I don’t want to scare people. I’m not saying you wouldn’t be able to avail yourself a reasonable cause. It’s an IRA. Clearly you’re not willfully trying to evade taxes but the IRS will find you because these foreign institutions will report you. They have to. If they want to be part Swift and be part of the global financial system, they’re going to need to comply and the IRS, the US government has the force and ability to strong arm the financial institutions. They did it in Switzerland. They did it in South America, done it all over the world for the last 30 years and they’re not messing around. So, just be super cautious; not a complicated form, something to be worried about. If you’re not doing anything wrong but, report it, and just not worth really fighting this ruling you may not agree with it. It’s just an area of compliance that we need to deal with.

So again, any direct investment in an IRA or 401(k), you’re good; no FBAR, no 8938. But, if it’s owned through a single member LLC or a partnership or whatever, a  trust, you probably are going to need to file the FBAR and the 8938, unless an exception is satisfied.
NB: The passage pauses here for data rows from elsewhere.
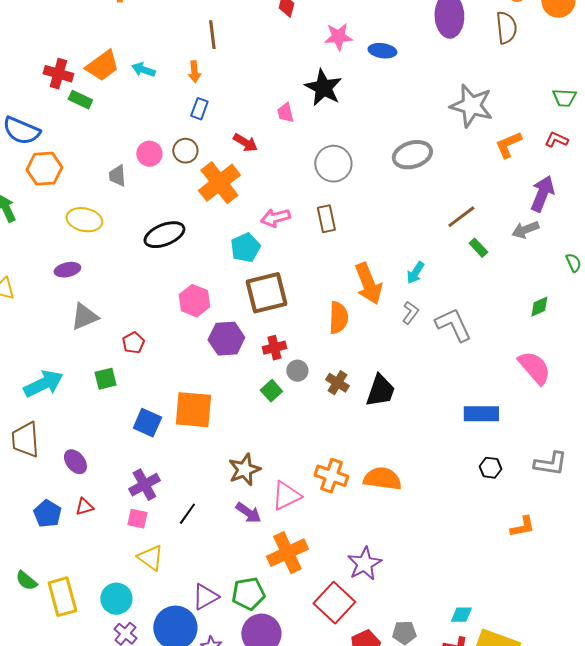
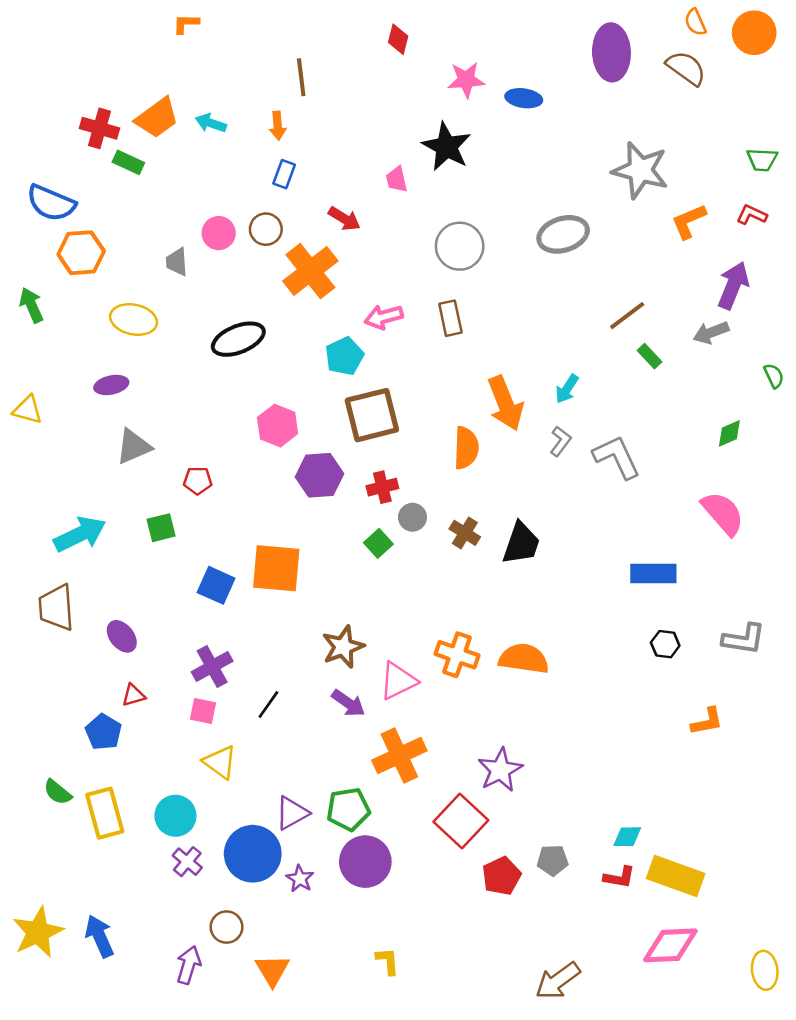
brown semicircle: (506, 28) -> (686, 68), turned -48
red pentagon: (133, 343) -> (198, 481), turned 30
blue pentagon: (47, 514) -> (103, 732), moved

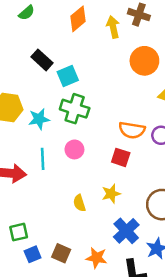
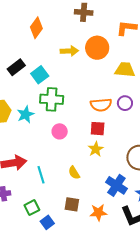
yellow arrow: (113, 27) -> (69, 51), moved, turned 114
black rectangle: (42, 60) -> (16, 67), turned -66
cyan line: (43, 159) -> (41, 175), moved
yellow star: (111, 194) -> (96, 149), moved
brown square: (61, 253) -> (72, 204), moved

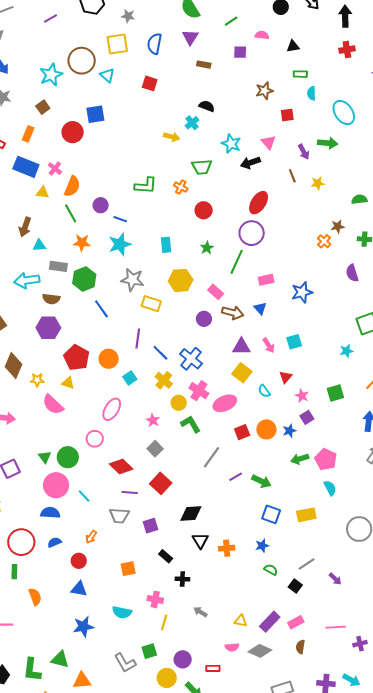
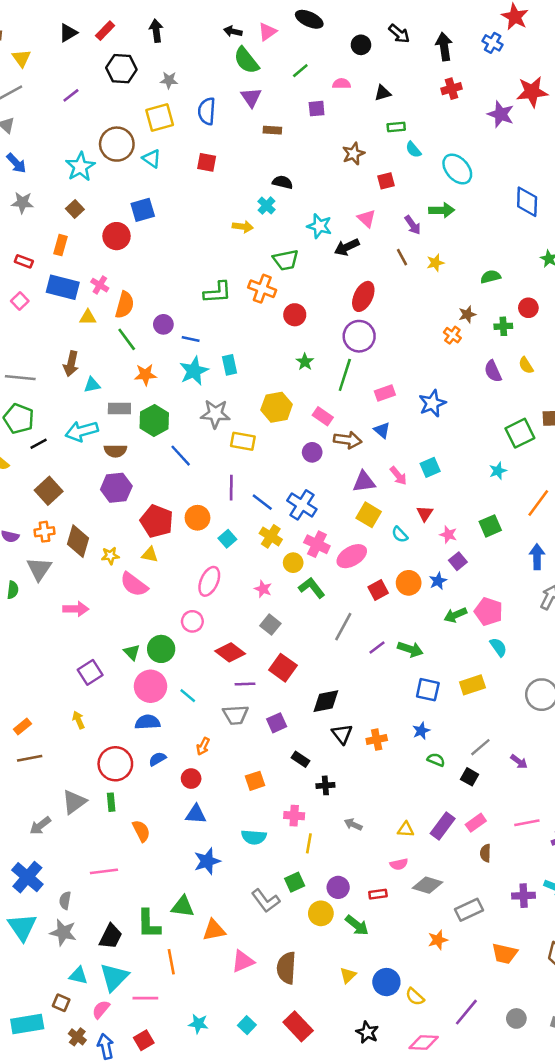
cyan semicircle: (311, 93) -> (413, 150), turned -32
orange cross: (181, 187) -> (262, 289), size x1.5
cyan rectangle: (166, 245) -> (230, 365), moved
gray diamond: (260, 651) -> (428, 885), moved

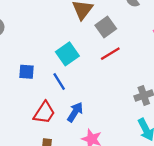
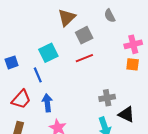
blue square: (26, 72) -> (12, 62), turned -32
blue arrow: (75, 112) -> (47, 103), turned -48

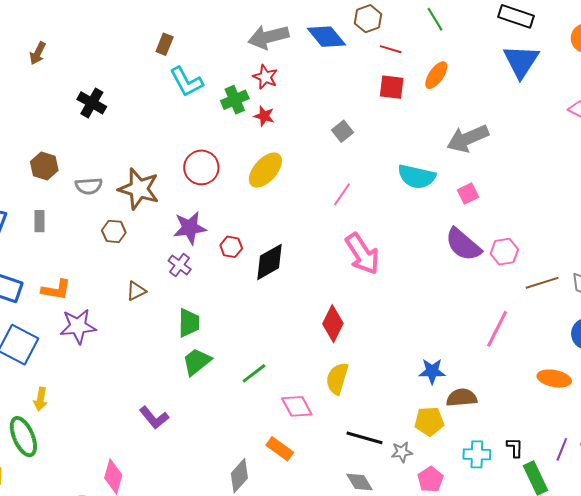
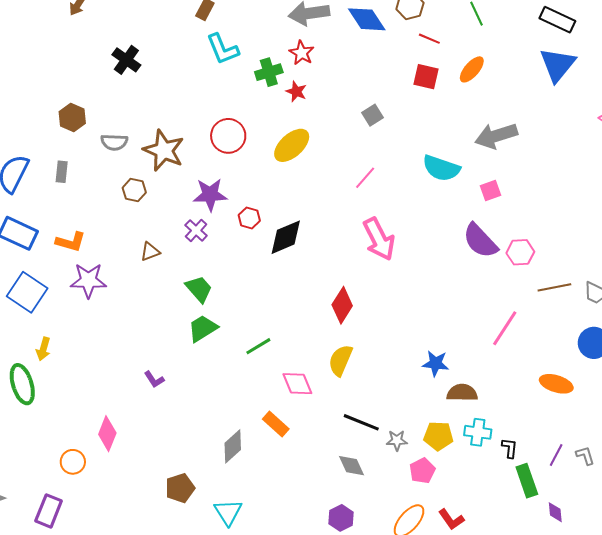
green trapezoid: (189, 323) -> (199, 289), turned -48
purple L-shape: (154, 418) -> (154, 379), size x0.7
yellow pentagon: (429, 421) -> (438, 436), moved
cyan cross: (477, 454) -> (478, 432), moved

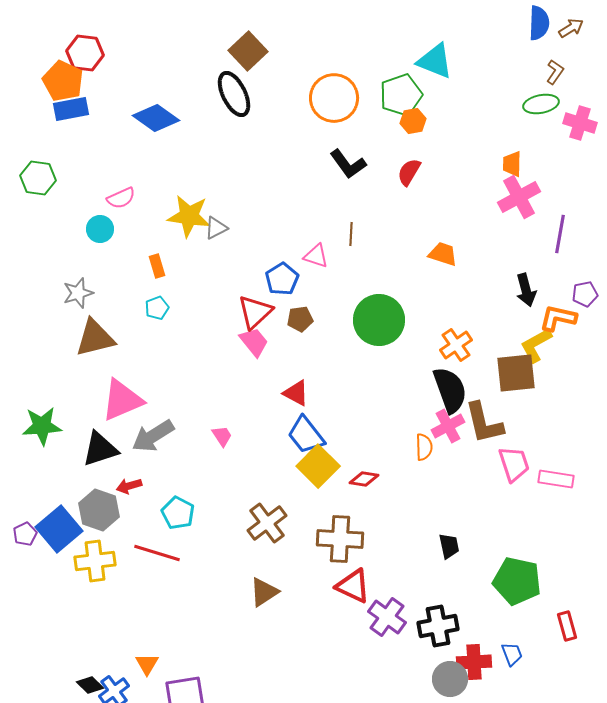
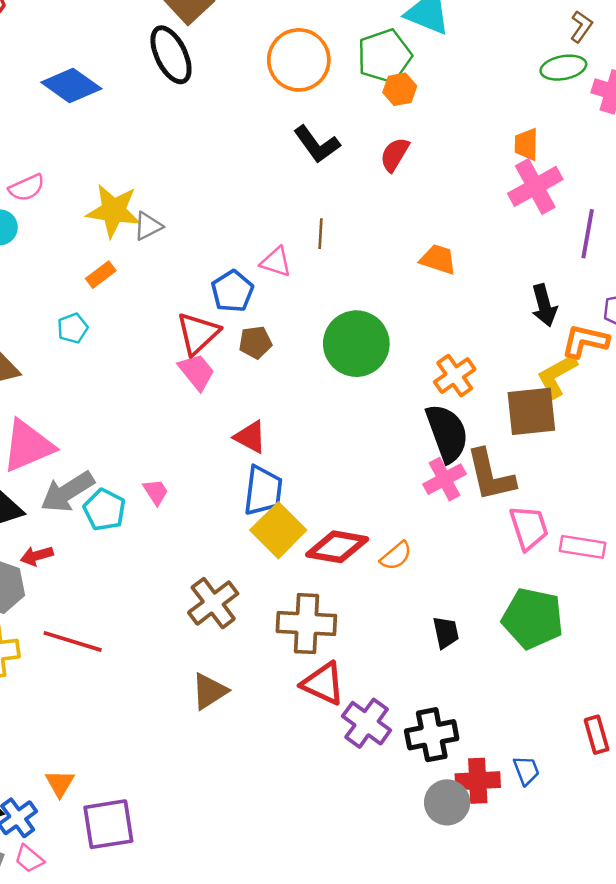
orange rectangle: (157, 266) -> (101, 275), moved, turned 70
blue trapezoid: (306, 435) -> (263, 491), turned -135
orange semicircle: (424, 447) -> (396, 556), moved, turned 52
red diamond: (364, 479) -> (337, 547), size x1.6
cyan pentagon: (178, 513) -> (105, 510), moved
green pentagon: (517, 581) -> (533, 618), moved

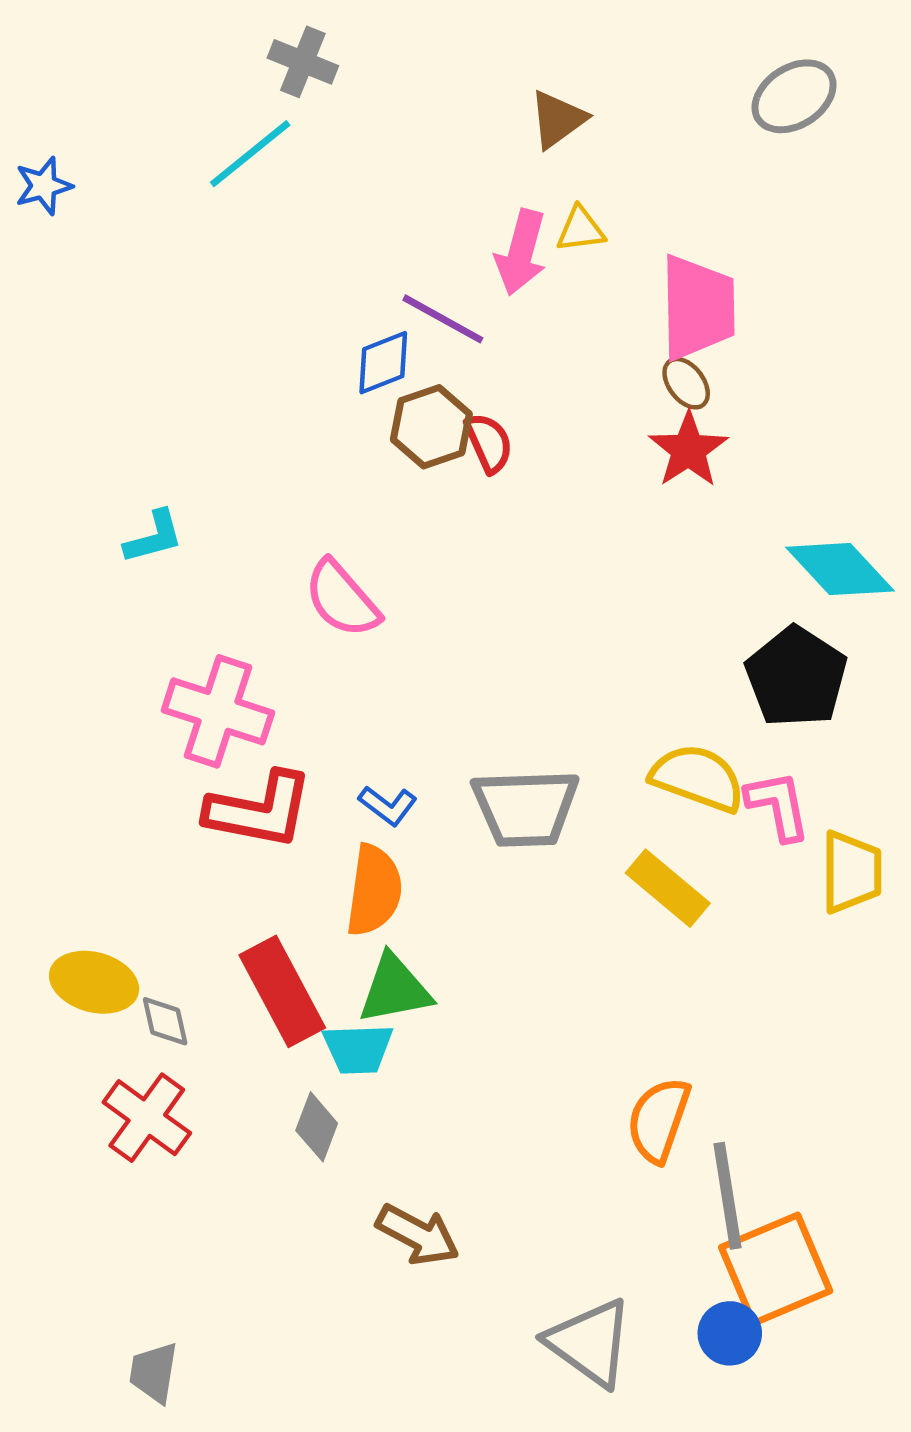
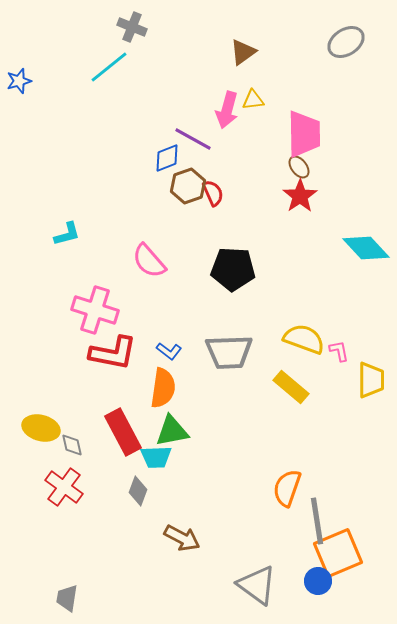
black pentagon: (796, 677) -> (233, 269), moved, turned -30
pink L-shape: (778, 806) -> (339, 351), size x0.7

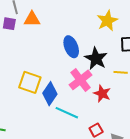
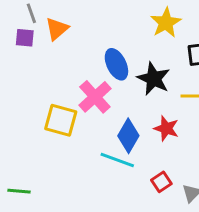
orange triangle: (32, 19) -> (57, 29), turned -36
pink cross: (81, 80) -> (95, 97), moved
blue diamond: (50, 94) -> (128, 136), moved

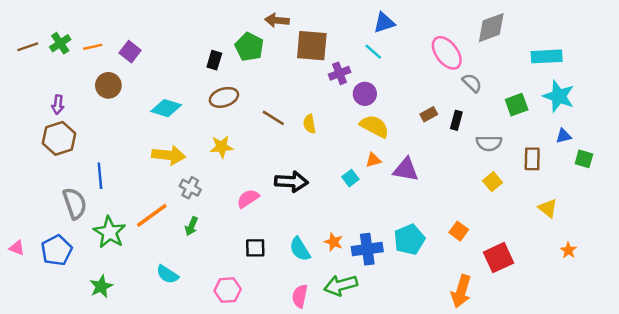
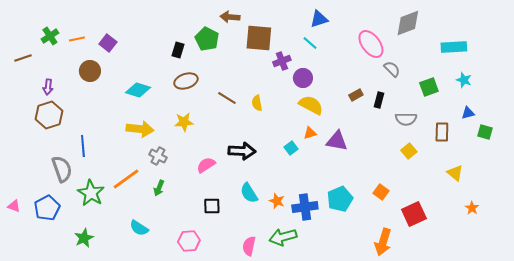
brown line: (28, 47) -> (23, 58), moved
cyan star: (559, 96) -> (464, 80), size x0.6
cyan semicircle: (300, 249) -> (249, 193), moved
So there you go. Thank you for listening to this podcast. If you’re watching on YouTube thank you. I appreciate the support. I know it’s kind of not such an enjoyable topic but I really wanted to get it out there before April 18 to give people a chance. If they’re in this kind of compliance zone and they feel they may need to comply with FBARs. At least get an exemption, I should say an extension and see if you can satisfy an exception but, if you don’t, you want to file it. It’s not worth the risk of accumulating penalties and getting on the bad and angry side of the Internal Revenue Service.

So, thank you for listening! Thanks for watching and have a great rest of your week and take care of yourself!